In connection with most business acquisitions, the Company obtains
contractual indemnifications from the seller related to environmental matters.
These indemnifications generally provide for the reimbursement of environmental
clean-up costs incurred by the Company for events occurring or circumstances
existing prior to the purchase date, whether the event or circumstance was known
or unknown at that time. A substantial portion of the Company's total
environmental exposure is associated with its M-I operations, which are subject
to various indemnifications from former owners.
As of December 31, 2002, the Company has established an environmental
reserve of $12.1 million. This amount reflects the future undiscounted estimated
exposure related to identified properties, without regard to indemnifications
from former owners. While actual future environmental costs may differ from
estimated liabilities recorded at December 31, 2002, the Company does not
believe that these differences will have a material impact on the Company's
financial position or results of operations, subject to the indemnifications in
place.

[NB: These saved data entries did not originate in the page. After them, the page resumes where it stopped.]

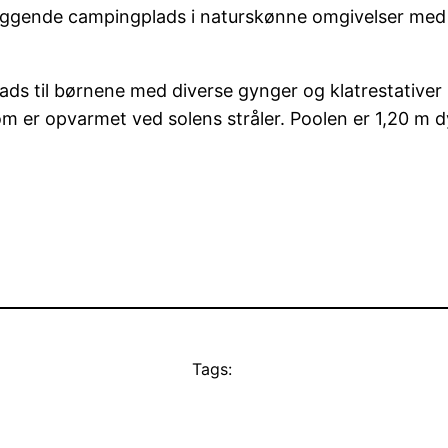
iggende campingplads i naturskønne omgivelser med g
 til børnene med diverse gynger og klatrestativer i
 er opvarmet ved solens stråler. Poolen er 1,20 m 
Tags: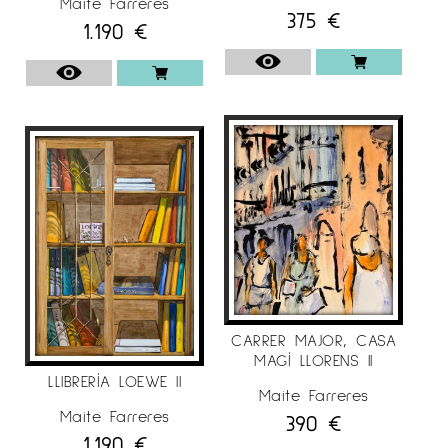
Maite Farreres
375
€
1.190
€
CARRER MAJOR, CASA
MAGÍ LLORENS II
LLIBRERÍA LOEWE II
Maite Farreres
Maite Farreres
390
€
1.190
€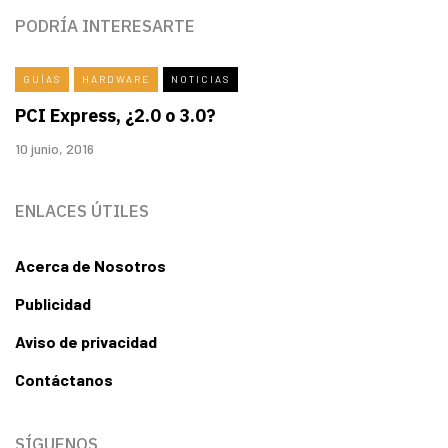
PODRÍA INTERESARTE
GUÍAS
HARDWARE
NOTICIAS
PCI Express, ¿2.0 o 3.0?
10 junio, 2016
ENLACES ÚTILES
Acerca de Nosotros
Publicidad
Aviso de privacidad
Contáctanos
SÍGUENOS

In the event that i) the parties providing the environmental
indemnifications do not fulfill their obligations, and ii) costs incurred to
remediate the identified properties reach estimated maximum exposure limits, the
Company would be required to establish additional environmental reserves of up
to $25.0 million, impacting earnings and cash flows in future periods.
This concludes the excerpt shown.